- PROBLEM STATEMENT
Your reply should repeat all records verbatim and contain no images.

[DATA TO USE — start]

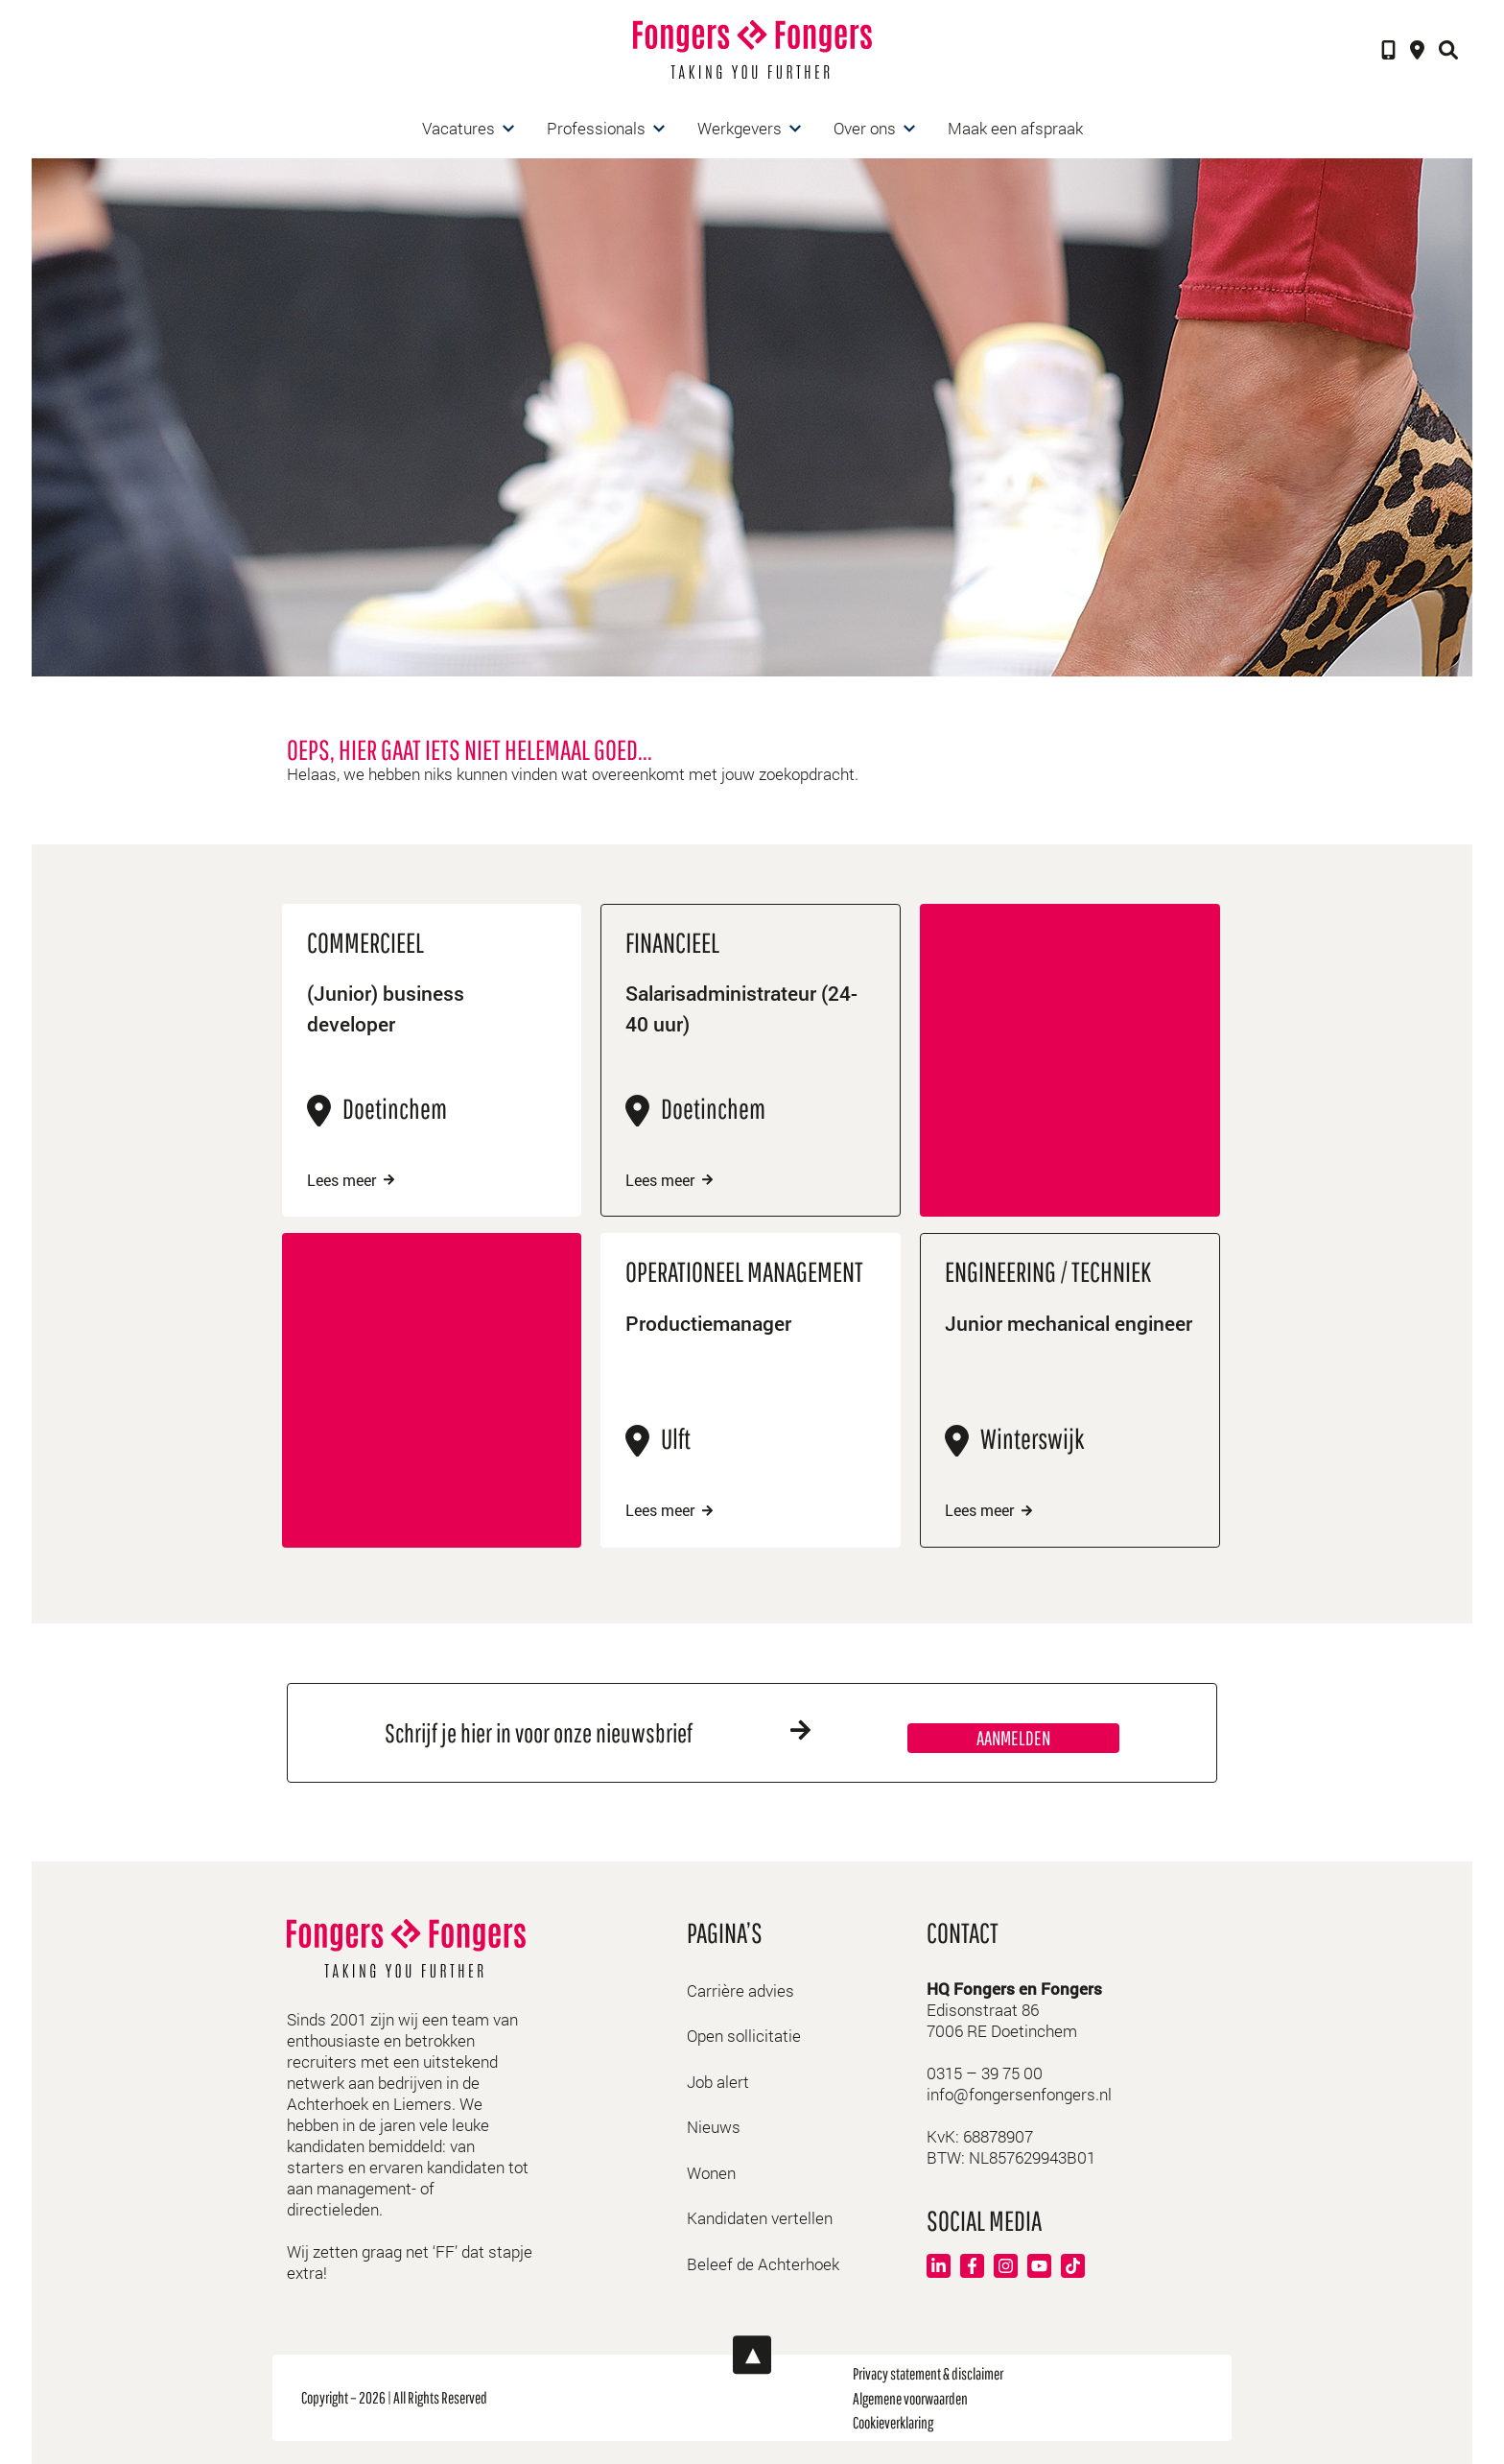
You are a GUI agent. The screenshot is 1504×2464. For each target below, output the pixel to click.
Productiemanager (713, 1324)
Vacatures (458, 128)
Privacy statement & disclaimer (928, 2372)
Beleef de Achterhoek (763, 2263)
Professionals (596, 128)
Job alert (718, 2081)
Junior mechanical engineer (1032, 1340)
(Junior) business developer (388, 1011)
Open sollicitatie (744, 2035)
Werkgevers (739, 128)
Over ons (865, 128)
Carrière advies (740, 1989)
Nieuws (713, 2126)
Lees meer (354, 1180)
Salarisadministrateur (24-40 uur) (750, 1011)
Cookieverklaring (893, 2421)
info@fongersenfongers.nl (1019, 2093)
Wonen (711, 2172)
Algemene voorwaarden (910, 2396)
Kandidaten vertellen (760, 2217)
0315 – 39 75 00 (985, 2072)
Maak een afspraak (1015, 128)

[DATA TO USE — finish]

- SOLUTION TO THIS TASK
You are a GUI agent. The screenshot is 1504×2464. For each target below, output the pixel to click.
Productiemanager (713, 1324)
Vacatures (458, 128)
Privacy statement & disclaimer (928, 2372)
Beleef de Achterhoek (763, 2263)
Professionals (596, 128)
Job alert (718, 2081)
Junior mechanical engineer (1032, 1340)
(Junior) business developer (388, 1011)
Open sollicitatie (744, 2035)
Werkgevers (739, 128)
Over ons (865, 128)
Carrière advies (740, 1989)
Nieuws (713, 2126)
Lees meer (354, 1180)
Salarisadministrateur (24-40 uur) (750, 1011)
Cookieverklaring (893, 2421)
info@fongersenfongers.nl (1019, 2093)
Wonen (711, 2172)
Algemene voorwaarden (910, 2396)
Kandidaten vertellen (760, 2217)
0315 – 39 75 00 (985, 2072)
Maak een afspraak (1015, 128)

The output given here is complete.